In December 2021, major changes took effect in the iPLEDGE program, the US Food and Drug Administration (FDA)–required safety program for managing the risks of isotretinoin’s teratogenicity and preventing exposure during pregnancy. Now, more modifications may be coming to the acne drug’s safety program.
The FDA has scheduled a joint meeting of the Drug Safety and Risk Management Advisory Committee and the Dermatologic and Ophthalmic Drugs Advisory Committee on March 28–29 to discuss proposed changes to the iPLEDGE risk evaluation and mitigation strategy (REMS) requirements. The aim, according to the FDA meeting announcement, is “to minimize burden on patients, pharmacies, and prescribers while maintaining safe use of isotretinoin oral capsules for patients.”
Isotretinoin is marketed as Absorica, Absorica LD, Claravis, Amnesteem, Myorisan, and Zenatane. Its former brand name was Accutane.
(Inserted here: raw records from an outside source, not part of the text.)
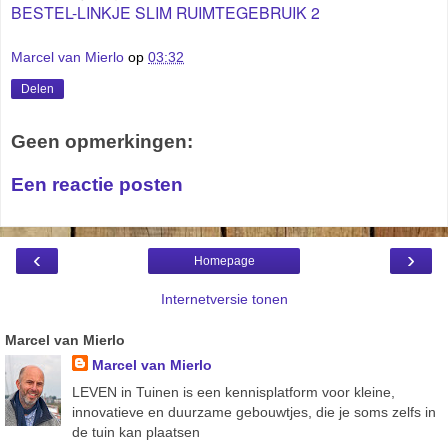
BESTEL-LINKJE SLIM RUIMTEGEBRUIK 2
Marcel van Mierlo
op
03:32
Delen
Geen opmerkingen:
Een reactie posten
‹
›
Homepage
Internetversie tonen
Marcel van Mierlo
Marcel van Mierlo
LEVEN in Tuinen is een kennisplatform voor kleine,
innovatieve en duurzame gebouwtjes, die je soms zelfs in
de tuin kan plaatsen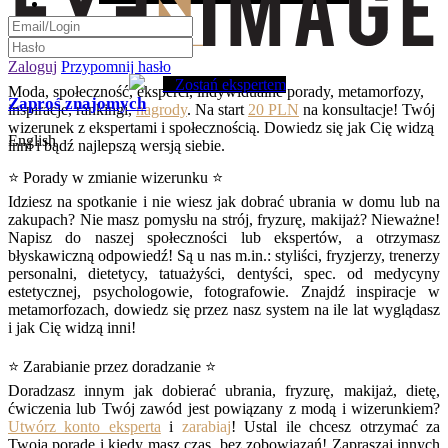
Zaloguj
Przypomnij hasło
Zostań ekspertem
Moda, społeczność, eksperci, indywidualne porady, metamorfozy,
Zaproś znajomych
inspiracje, rankingi,
nagrody
. Na start
20 PLN
na konsultacje! Twój
wizerunek z ekspertami i społecznością. Dowiedz się jak Cię widzą
English
inni i bądź najlepszą wersją siebie.
⭐ Porady w zmianie wizerunku ⭐
Idziesz na spotkanie i nie wiesz jak dobrać ubrania w domu lub na
zakupach? Nie masz pomysłu na strój, fryzurę, makijaż? Nieważne!
Napisz do naszej społeczności lub ekspertów, a otrzymasz
błyskawiczną odpowiedź! Są u nas m.in.: styliści, fryzjerzy, trenerzy
personalni, dietetycy, tatuażyści, dentyści, spec. od medycyny
estetycznej, psychologowie, fotografowie. Znajdź inspiracje w
metamorfozach, dowiedz się przez nasz system na ile lat wyglądasz
i jak Cię widzą inni!
⭐ Zarabianie przez doradzanie ⭐
Doradzasz innym jak dobierać ubrania, fryzurę, makijaż, dietę,
ćwiczenia lub Twój zawód jest powiązany z modą i wizerunkiem?
Utwórz konto eksperta
i
zarabiaj
! Ustal ile chcesz otrzymać za
Twoją poradę i kiedy masz czas, bez zobowiązań! Zapraszaj innych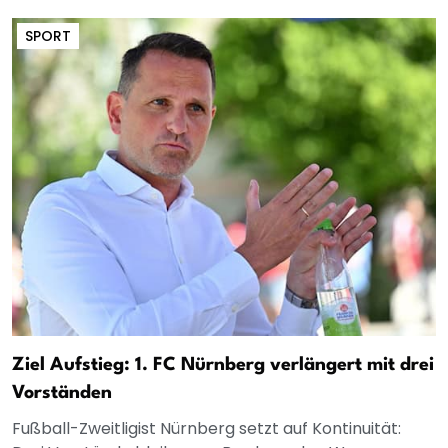
SPORT
Ziel Aufstieg: 1. FC Nürnberg verlängert mit drei
Vorständen
Fußball-Zweitligist Nürnberg setzt auf Kontinuität:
Problems began to surface days after a new, gender-neutral approach to the risk mitigation program was launched on December 13, 2021. That program had been approved earlier by the FDA. The program had transitioned to a new platform, and the rollout was far from smooth. Dermatologists, pharmacists, patients, parents of patients, and others were frustrated and angry that they could not access the new platform and obtain the medication promptly. Reaching the help line to sort out problems was another exercise in frustration. Wait times while on hold were unbearably long, or problems were not resolved over the phone.
The modification to the program was based on a gender-neutral approach that advocates said was needed to preserve inclusiveness of their patients, including transgender patients. The new approach places potential patients into two categories: those who can become pregnant, and those who cannot. Previously, there were three categories into which patients were classified: females who have reproductive potential, females who do not have reproductive potential, and males. The problems that were encountered were a result of platform glitches, not the changes in the program.
Before pharmacists can fill a prescription for the drugs, a medical provider must confirm a patient’s negative pregnancy test and inform a patient with reproductive potential of the risks of the medication.
In January 2022, to deal with the chaotic launch and subsequent problems, the FDA said it would continue to meet with the Isotretinoin Products Manufacturers Group (IPMG) to resolve the problems reported by clinicians, pharmacists, and patients.
Dr Andrea Zaenglein
The American Academy of Dermatology Association (AADA) formed an iPLEDGE work group to address the issues and suggest solutions. It has made several requests of and suggestions for the IPMG, which manages the program, according to Andrea Zaenglein, MD, professor of dermatology and pediatrics at Penn State Hershey Medical Center, Hershey, Pennsylvania, and a member of the work group. “We are asking them to eliminate the monthly attestation for patients who can’t get pregnant and to review and modify restrictive and punitive waiting and lockout periods for all patients,” she told Medscape.
As of February 2023, most of the platform glitches had been smoothed out, Zaenglein said. Still, “improvements to the design of the website could improve the user interface,” she added.
The FDA has established a docket for the public to submit comments before the meeting. Interested persons may submit data, information, or their views, orally or in writing, on the issues. The docket number is FDA-2022-N-3071. This docket closes March 27. The electronic filing system will accept comments until 11:59 PM Eastern time on March 27. Background material and a link to the live webcast of the panel meeting will be available to the public no later than 2 days before the meeting and will be posted on the FDA web page or, if that is not possible, at the time of the meeting.